Everywhere there appears to be an assault on democratic norms and institutions. It makes sense in the U.S., as they are the ones who stood in the way of his demands during the first Trump administration. They were the staff saying "that's illegal" or "the Supreme Court will shoot it down." Any judge who gets in his way is "disloyal," explained Stewart.

Any reporter who dares to catch him in mistakes, hypocrisy or inconsistencies is "fake news." Anyone who dares to criticize him faces threats of prosecutors, fines, or, at the very least, the public encouragement of his supporters, conditioned to turn Trump's vendetta into their own violence.
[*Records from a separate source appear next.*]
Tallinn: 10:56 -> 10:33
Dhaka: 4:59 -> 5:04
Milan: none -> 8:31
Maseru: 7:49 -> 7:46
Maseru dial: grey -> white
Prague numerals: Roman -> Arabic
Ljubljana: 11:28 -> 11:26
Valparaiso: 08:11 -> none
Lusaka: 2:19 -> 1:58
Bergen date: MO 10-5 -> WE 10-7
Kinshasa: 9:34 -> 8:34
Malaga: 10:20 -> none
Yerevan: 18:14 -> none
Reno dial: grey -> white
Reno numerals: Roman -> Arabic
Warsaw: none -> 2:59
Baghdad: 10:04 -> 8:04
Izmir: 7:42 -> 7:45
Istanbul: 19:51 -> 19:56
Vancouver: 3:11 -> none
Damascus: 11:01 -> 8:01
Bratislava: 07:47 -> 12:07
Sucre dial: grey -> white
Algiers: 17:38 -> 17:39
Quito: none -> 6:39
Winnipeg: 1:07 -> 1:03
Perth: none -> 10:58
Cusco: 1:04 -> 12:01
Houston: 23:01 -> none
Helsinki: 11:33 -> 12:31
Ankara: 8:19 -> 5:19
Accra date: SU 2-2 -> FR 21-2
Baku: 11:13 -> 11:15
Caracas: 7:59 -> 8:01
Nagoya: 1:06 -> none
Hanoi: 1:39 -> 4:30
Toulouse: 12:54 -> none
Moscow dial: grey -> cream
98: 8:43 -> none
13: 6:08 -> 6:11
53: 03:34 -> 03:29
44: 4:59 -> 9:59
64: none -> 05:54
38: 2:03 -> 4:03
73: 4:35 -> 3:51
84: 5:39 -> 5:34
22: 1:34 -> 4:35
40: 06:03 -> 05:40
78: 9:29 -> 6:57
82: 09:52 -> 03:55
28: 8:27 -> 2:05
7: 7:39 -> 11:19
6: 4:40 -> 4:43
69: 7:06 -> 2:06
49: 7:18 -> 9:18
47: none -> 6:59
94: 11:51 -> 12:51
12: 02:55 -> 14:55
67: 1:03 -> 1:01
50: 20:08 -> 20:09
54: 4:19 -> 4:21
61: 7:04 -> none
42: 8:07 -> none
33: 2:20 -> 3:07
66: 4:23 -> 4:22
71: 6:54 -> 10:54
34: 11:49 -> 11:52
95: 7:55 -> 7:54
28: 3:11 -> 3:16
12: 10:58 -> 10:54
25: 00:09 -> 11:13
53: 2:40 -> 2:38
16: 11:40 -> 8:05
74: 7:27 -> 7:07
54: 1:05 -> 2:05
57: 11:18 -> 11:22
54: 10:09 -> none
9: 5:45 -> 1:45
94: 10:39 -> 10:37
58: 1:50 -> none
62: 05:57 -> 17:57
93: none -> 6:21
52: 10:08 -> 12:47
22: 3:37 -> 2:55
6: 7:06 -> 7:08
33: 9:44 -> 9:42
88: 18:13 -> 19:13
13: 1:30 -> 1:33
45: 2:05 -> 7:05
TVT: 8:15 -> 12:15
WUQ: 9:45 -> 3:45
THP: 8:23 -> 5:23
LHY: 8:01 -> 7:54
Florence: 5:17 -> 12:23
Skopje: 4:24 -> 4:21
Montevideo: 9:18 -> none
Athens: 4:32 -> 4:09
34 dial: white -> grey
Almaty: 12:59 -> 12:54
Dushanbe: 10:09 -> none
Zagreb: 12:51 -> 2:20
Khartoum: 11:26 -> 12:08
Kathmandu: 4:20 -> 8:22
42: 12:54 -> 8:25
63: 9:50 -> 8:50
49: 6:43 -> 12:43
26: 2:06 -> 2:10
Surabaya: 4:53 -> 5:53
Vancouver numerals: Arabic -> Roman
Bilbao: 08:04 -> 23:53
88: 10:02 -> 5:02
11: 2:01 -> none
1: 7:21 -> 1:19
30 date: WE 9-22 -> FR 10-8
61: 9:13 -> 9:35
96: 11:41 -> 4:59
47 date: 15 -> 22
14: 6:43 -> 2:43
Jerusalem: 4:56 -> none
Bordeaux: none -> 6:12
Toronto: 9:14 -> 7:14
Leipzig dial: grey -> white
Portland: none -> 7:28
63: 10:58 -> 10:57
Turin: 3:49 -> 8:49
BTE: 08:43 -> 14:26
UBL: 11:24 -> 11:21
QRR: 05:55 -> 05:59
Stewart ties Trump’s mindset to a broader populist tactic: weaponizing grievance to rally his MAGA loyalists against imagined elites that he secretly pals around with. However, everything has backfired, as Trump's chaotic leadership and pivoting politics have alienated even his loyalists, who expected results on immigration, the economy and foreign policy. Instead, what they got were tariffs spiking prices, another Middle East war and unfulfilled promises of a better life they deserve.

Stewart warns that Trump’s paranoid style has manifested a corrosive to political discourse and civic life. Every minor disagreement is an existential betrayal. Any attempt at bipartisan compromise has given way to a "my way or the highway" way of governing. He normalizes hostility, leaving little room for the shared reality democracy requires. The cost has become a fractured nation where morality, truth and decency became collateral damage.

The solution, Stewart asserts, is to "reframe these institutions" around a "shared moral space." It may have once been religious, but even secular views focus on humanity and morality. It cannot simply be a new person that half of the country views as a savior. He argued that it's about a new society that prizes ethics, embraces "better electoral systems, tighter social media rules, much tougher financing rules, citizens assemblies" and reforms governing the lawmakers themselves.

"Our laws, institutions and processes exist to balance and protect these, allowing us ultimately to tolerate and even sometimes compromise with people who disagree with us profoundly and even sometimes disagreeably," Stewart closed.